Ab Initio quantum chemical studies of reactions in astrophysical ices - Reactions involving CH₃OH, CO₂, CO, and HNCO in H ₂CO/NH₃/H₂O ices

While reactions between closed shell molecules generally involve prohibitive barriers in the gas phase, prior experimental and theoretical studies have demonstrated that some of these reactions are significantly enhanced when confined within an icy grain mantle and can occur efficiently at temperatures below 100 K with no additional energy processing. The archetypal case is the reaction of formaldehyde (H₂CO) and ammonia (NH ₃) to yield hydroxymethylamine (NH₂CH₂OH).

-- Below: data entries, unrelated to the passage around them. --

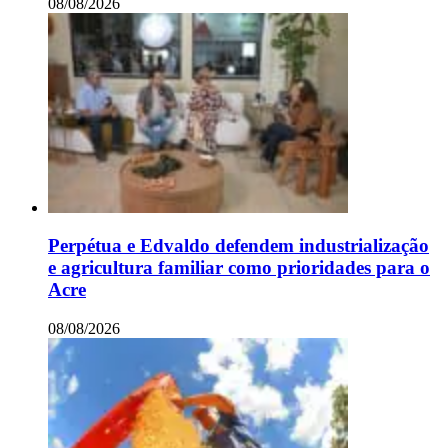
08/08/2026
Perpétua e Edvaldo defendem industrialização
e agricultura familiar como prioridades para o
Acre
08/08/2026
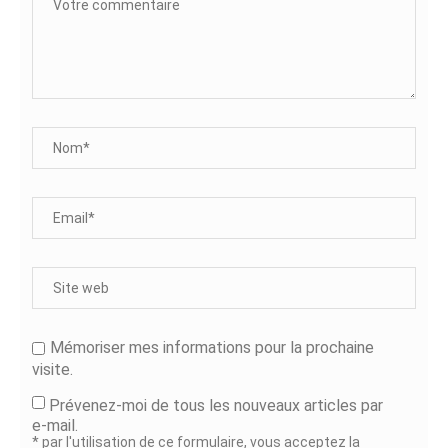
Mémoriser mes informations pour la prochaine
visite.
Prévenez-moi de tous les nouveaux articles par
e-mail.
* par l'utilisation de ce formulaire, vous acceptez la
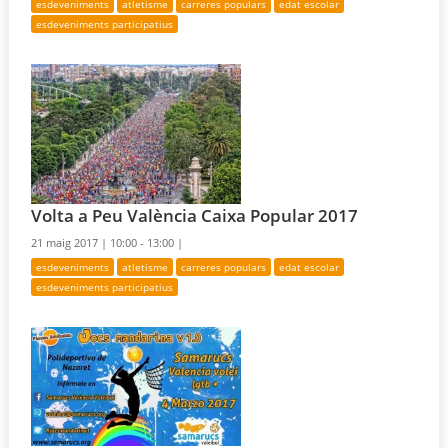
esdeveniments
atletisme
carreres populars
edat escolar
esdeveniments participatius
Volta a Peu València Caixa Popular 2017
21 maig 2017 |
10:00 - 13:00 |
esdeveniments
atletisme
carreres populars
edat escolar
esdeveniments participatius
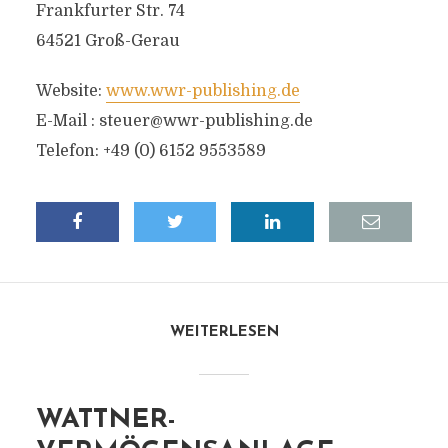
Frankfurter Str. 74
64521 Groß-Gerau
Website:
www.wwr-publishing.de
E-Mail :
steuer@wwr-publishing.de
Telefon: +49 (0) 6152 9553589
WEITERLESEN
WATTNER-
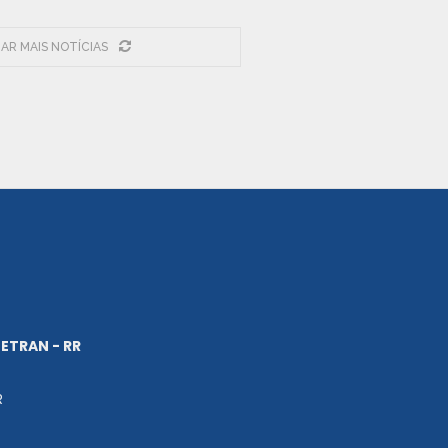
AR MAIS NOTÍCIAS
ETRAN - RR
R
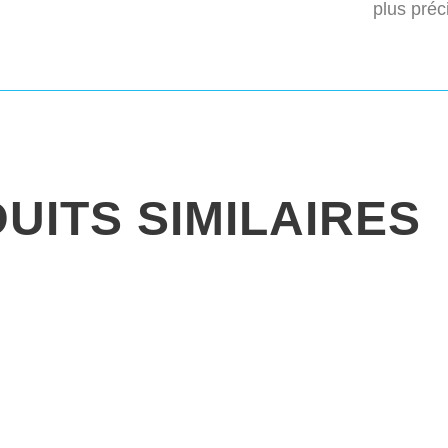
plus préc
UITS SIMILAIRES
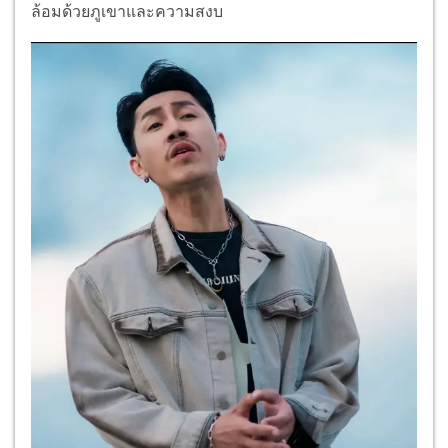
ล้อมด้วยภูเขาและความสงบ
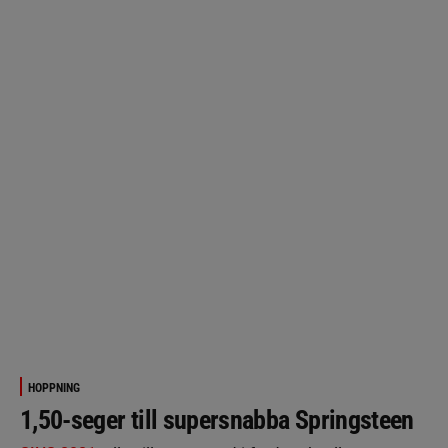
HOPPNING
1,50-seger till supersnabba Springsteen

In the present work we have characterized reactions involving methanol (CH ₃OH), carbon dioxide (CO₂), carbon monoxide (CO), and isocyanic acid (HNCO) in search of other favorable cases. Most of the emphasis is on CH₃OH, which was investigated in the two-body reaction with one H₂CO and the three-body reaction with two H₂CO molecules. The addition of a second H₂CO to the product of the reaction between CH₃OH and H₂CO was also considered as an alternative route to longer polyoxymethylene polymers of the -CH₂O- form. The reaction between HNCO and NH₃ was studied to determine if it can compete against the barrierless charge transfer process that yields OCN ^- and NH₄⁺. Finally, the H₂CO + NH₃ reaction was revisited with additional benchmark calculations that confirm that little or no barrier is present when it occurs in ice.